If I can change my order- I am just going to get it put on canvas- I may do that anyway- I really love her sweet expression in that picture and her eyes which are so hard to capture in pictures .:wub::wub::wub:


----------



## Maglily (Feb 3, 2009)

She still has the same sweet expression to me. Very nice!


----------



## michellerobison (Dec 17, 2009)

Maybe if they toned down the colour a bit in the fur and brought out her eye colour a bit more,I think they could pull it off pretty well. I think they have her expression pretty good,I think it just got lost because they didn't get those fab eyes,which really make her personality come through.


----------



## jpupart (Jul 19, 2010)

michellerobison said:


> Maybe if they toned down the colour a bit in the fur and brought out her eye colour a bit more,I think they could pull it off pretty well. I think they have her expression pretty good,I think it just got lost because they didn't get those fab eyes,which really make her personality come through.


Yes- I think you're right. I guess in looking at it overnight it is not the expression that bothers me as much as the eyes and overall tone. I had asked for the colors to be more "tinted" like you would see in a hand colored black and white photograph and gave some examples of a couple they had done previously like that. If the colors of the background and hat flowers were soft (which they got the right idea for the background only on the 4 panel warhol) Cocotini would stand out more. But I wanted the hat colors to be more tinted also, and they didn't do that. I'll talk with them Monday and see what they say.


----------



## Shannan (Mar 2, 2011)

I think they look really good!

Can you send them a message and ask for a touch of green to be added though? I doubt they would mind.


----------



## Lacie's Mom (Oct 11, 2006)

Jocelyn - whatever you decide, Cocotini is gorgeous. I love, love, love the picture of her. Did you take it yourself or have it done professionally?


----------



## mom2bijou (Oct 19, 2006)

Jocelyn....I think the proofs are a good start. The original picture is so soft and beautiful so I can see why you would want to put it right on canvas as is. However, I think you'll love the warhol style....it's just getting the right colors down. How many sets of proofs did I go thru? 8? LOL?! I would ask for a lighter green for her eyes. And I would keep w/soft background colors. Remember I had really dark, bold colors on my early proofs? Those colors didn't do what I wanted. Once we went lighter w/pastels and cooler colors the work really started to come together. 

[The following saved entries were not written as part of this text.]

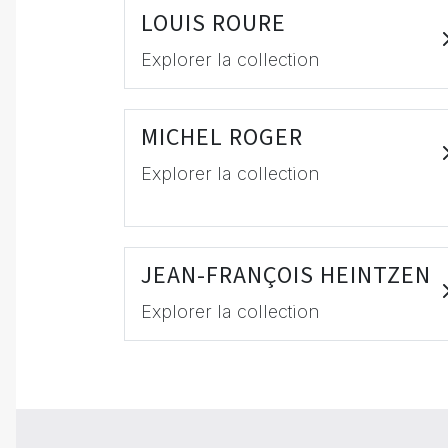
LOUIS ROURE
Explorer la collection
MICHEL ROGER
Explorer la collection
JEAN-FRANÇOIS HEINTZEN
Explorer la collection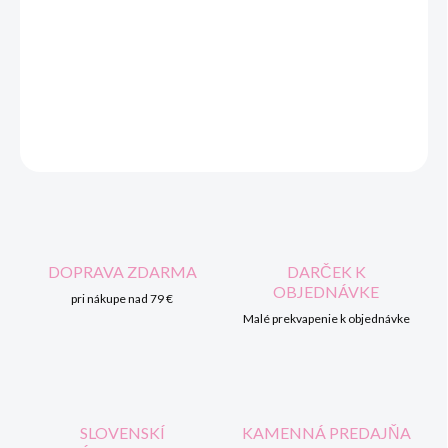
Detský polorolák rebro tmavošedý.
DETAILNÉ INFORMÁCIE
OPÝTAŤ SA
STRÁŽIŤ
DOPRAVA ZDARMA
DARČEK K
OBJEDNÁVKE
pri nákupe nad 79 €
Malé prekvapenie k objednávke
SLOVENSKÍ
KAMENNÁ PREDAJŇA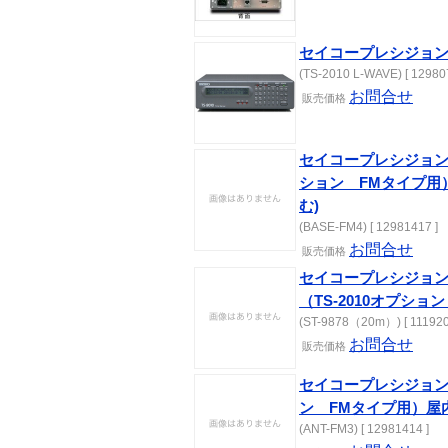
セイコープレシジョン T
(TS-2010 L-WAVE) [ 12980
お問合せ
販売価格
セイコープレシジョン 
ション FMタイプ用）A
む)
(BASE-FM4) [ 12981417 ]
お問合せ
販売価格
セイコープレシジョン
（TS-2010オプショ
(ST-9878（20m）) [ 111920
お問合せ
販売価格
セイコープレシジョン 
ン FMタイプ用）屋
(ANT-FM3) [ 12981414 ]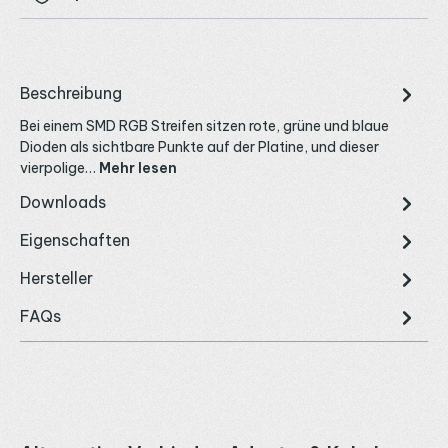
Beschreibung
Bei einem SMD RGB Streifen sitzen rote, grüne und blaue
Dioden als sichtbare Punkte auf der Platine, und dieser
vierpolige…
Mehr lesen
Downloads
Eigenschaften
Hersteller
FAQs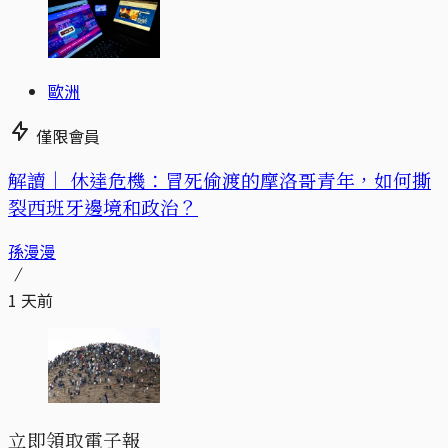
歐洲
僅限會員
解讀｜
休達危機：冒死偷渡的摩洛哥青年，如何撕
裂西班牙邊境和政治？
孫漫漫
1 天前
立即領取電子報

Good start though. Let's see what they come up with in terms of lighter colors.


----------



## jpupart (Jul 19, 2010)

Shannan said:


> I think they look really good!
> 
> Can you send them a message and ask for a touch of green to be added though? I doubt they would mind.


Yes- I'll ask them to do that tomorrow


----------



## jpupart (Jul 19, 2010)

Lacie's Mom said:


> Jocelyn - whatever you decide, Cocotini is gorgeous. I love, love, love the picture of her. Did you take it yourself or have it done professionally?


thank you- I love little Cocotini- she is a very special fluff:wub::wub::wub:

Oh- and I took the photo myself. I have a really nice DSLR and a fantastic portrait lens, but I rarely use it anymore for portraits of my fluffs. The little camera I love to use is my Leica d-lux 4. It really takes awesome photos. Still has some shutter lag (not as bad as most point and shoots), but my pups are so used to posing they will usually stay still long enough for me to take their photos. Color renderings right out of the camera are wonderful!!


----------



## jpupart (Jul 19, 2010)

mom2bijou said:


> Jocelyn....I think the proofs are a good start. The original picture is so soft and beautiful so I can see why you would want to put it right on canvas as is. However, I think you'll love the warhol style....it's just getting the right colors down. How many sets of proofs did I go thru? 8? LOL?! I would ask for a lighter green for her eyes. And I would keep w/soft background colors. Remember I had really dark, bold colors on my early proofs? Those colors didn't do what I wanted. Once we went lighter w/pastels and cooler colors the work really started to come together.
> 
> Good start though. Let's see what they come up with in terms of lighter colors.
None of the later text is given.